The quicker you spell it, the more the word sounds like what you're spelling; or, maybe, the more what you're spelling sounds like a word. So things sound like how they're spelled, but ordinarily they're not pronounced like how they're spelled. Rip did that, though: he pronounced the word "dragon," and only that word, as though he was spelling it at medium speed. I would not run across anyone pronouncing a word like that for a long time -- not until I saw the "Lord of the Rings" movie trilogy, in fact, and had to endure hour after hour of characters pronouncing "Sauron" with the same exaggerated pronunciation that Rip had once used, years earlier, in saying dragon: d-r-a-g-o-n. In fact, when I first saw the first of those movies, and a character said "S-a-u-r-o-n," I immediately thought of Rip, and what I thought was "I wonder what Rip is doing these days, and whether he ever married Dragon?"

I assumed, even back then, that Rip would want to marry Dragon because he pronounced her name in that respectful (and elaborate) way and he talked about her a lot. I gathered that Rip was not dating Dragon, but that he wanted to date Dragon or had in the past and figured he would in the future, and I still believe that about Rip, that he wanted to date Dragon and eventually would date Dragon.

I don't know if Rip ever did date or marry Dragon because -- spoiler alert! -- I almost never spoke to Rip again after I left Washington and I never saw him again, despite promises to do so, vague plans to have a reunion or to visit each other (and Carlos, who will come up soon) and talk. Perhaps, if e-mail and Facebook and the like had existed back then, we might have kept in touch more than we did - -but probably not, because whether or not Facebook existed, I remained me and I am not a "keep in touch" kind of person. But maybe I will look Rip up on Facebook one of these days and if I do, I will ask him if he married Dragon and if I was right that he wanted to.
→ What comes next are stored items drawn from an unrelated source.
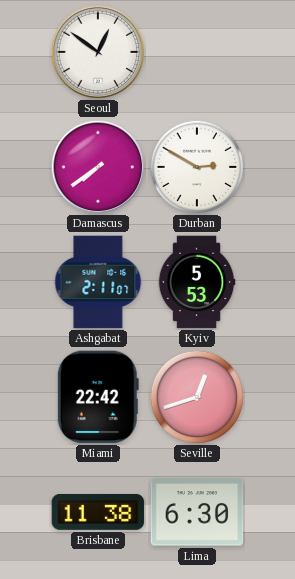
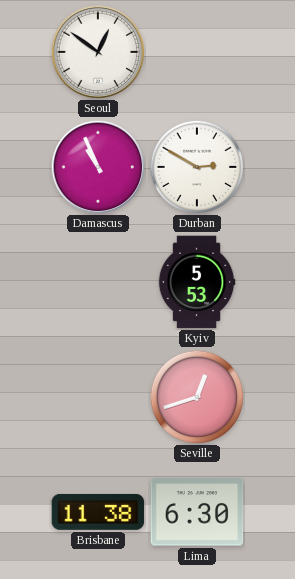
Damascus: 7:39 -> 10:56
Ashgabat: 2:11 -> none
Miami: 22:42 -> none
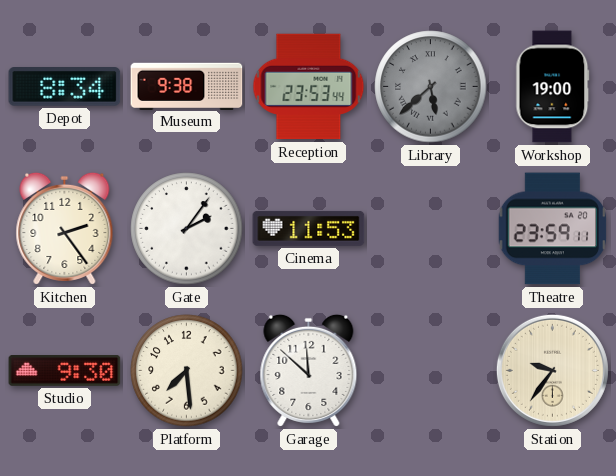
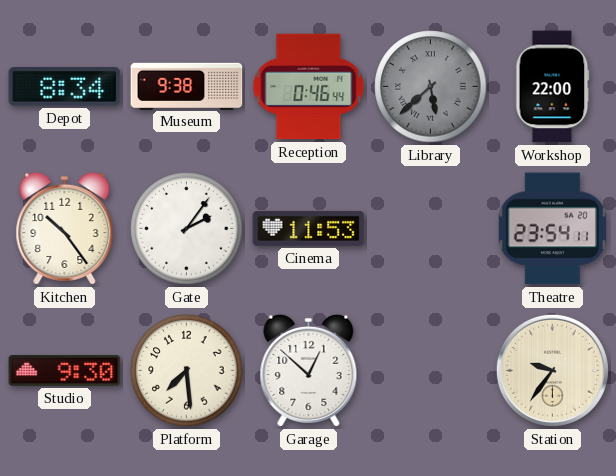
Reception: 23:53 -> 0:46
Workshop: 19:00 -> 22:00
Kitchen: 2:24 -> 10:24
Theatre: 23:59 -> 23:54
Garage: 11:52 -> 12:52
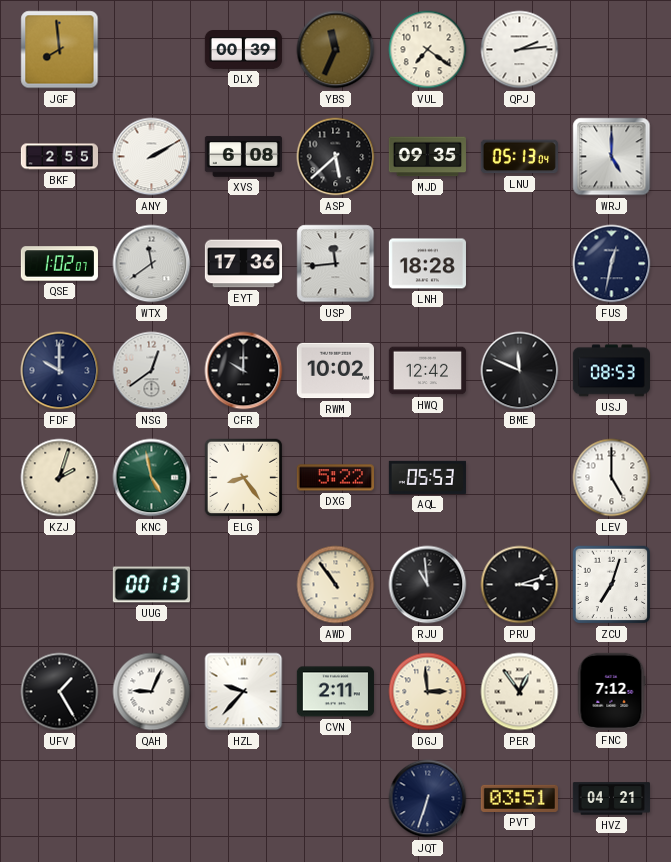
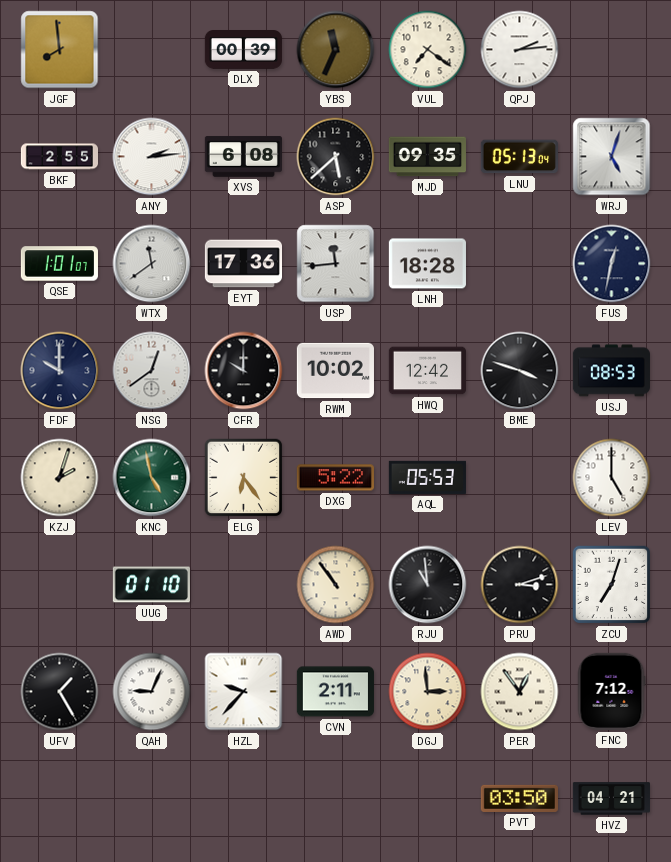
ANY: 2:10 -> 2:14
WRJ: 5:00 -> 5:03
QSE: 1:02 -> 1:01
BME: 11:49 -> 3:48
ELG: 8:24 -> 6:24
UUG: 00:13 -> 01:10
JQT: 6:33 -> none
PVT: 03:51 -> 03:50
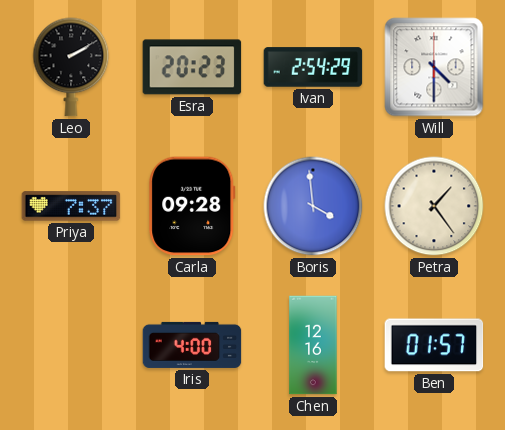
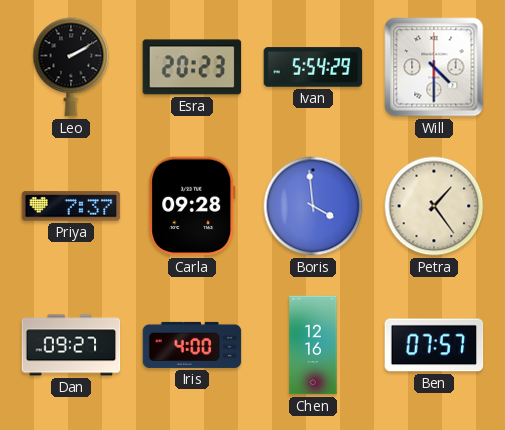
Ivan: 2:54 -> 5:54
Dan: none -> 09:27
Ben: 01:57 -> 07:57
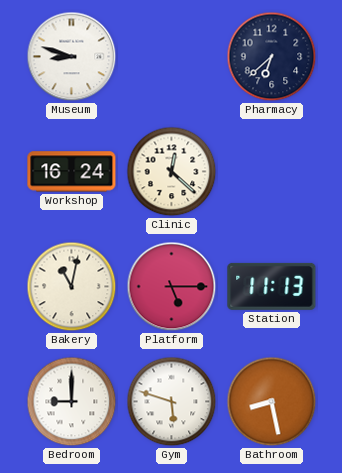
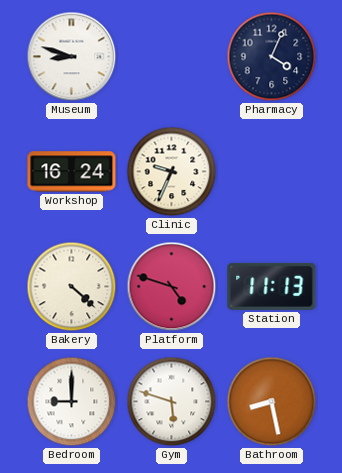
Pharmacy: 6:38 -> 4:04
Clinic: 12:22 -> 9:34
Bakery: 11:02 -> 4:22
Platform: 5:15 -> 4:48
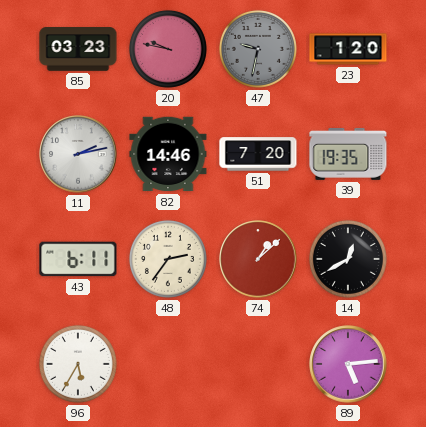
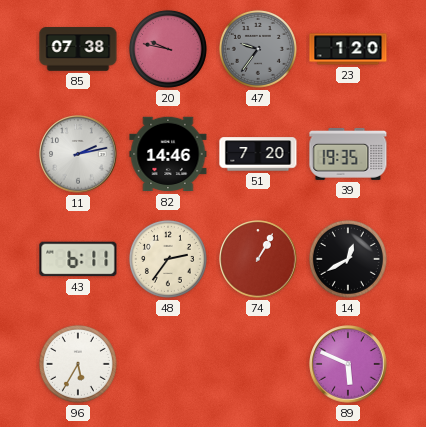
85: 03:23 -> 07:38
47: 9:32 -> 9:36
74: 1:08 -> 1:05
89: 5:14 -> 5:49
I myself had a girlfriend at the time, a girlfriend of sorts. We would never be very seriously in a relationship, in part because we only very rarely, as it turned out, spent time in the same city as each other. We had begun dating a year before. One of our first dates was on a Superbowl Sunday, when I brought her to my Mom's and watched the Superbowl with her and my sister and my brother Matt and Mom. That's how I know we had been going out a year by the time that I went to Washington - -measuring time by Superbowls. That's also how I know what year I went to Washington -- because of Superbowls.

I was, by the time I went to Washington, a Buffalo Bills fan, a team I came to like entirely by happenstance. I had never paid much attention to football as a kid. I was unathletic and bookish and quiet; kids who are overweight and wear glasses and have lazy eye and who like to read comic books rarely spend a lot of time playing sports, although I suppose it could be argued which leads to the other -- whether it is the bookishness and glasses and pudginess (later to be actual fat, and later still to be very lean) that leads to the lack of interest in sports, or whether it is the lack of interest in sports that leads to the love of reading and obesity.

Somewhere around the late 1980s, I got more interested in football, as a result of the Green Bay Packers' doing slightly better. Football is hard to escape in Wisconsin. The Green Bay Packers are prominent parts of life in Wisconsin and eventually, football and the Packers seep into your blood even if you don't want them to do so or don't care one way or the other whether you want them to do so or not. Before the late 1980s, my involvement in and memories of football were very limited. I remember playing football, a lot, with friends at school or with my brothers and my dad in my backyard. We had neighborhood-wide games sometimes in the park, games with rules like "all-time quarterback" and limiting the number of "blitzes," and requiring people to yell "blitz" when they did blitz -- blitzing being rushing before you counted the proper number of bananas.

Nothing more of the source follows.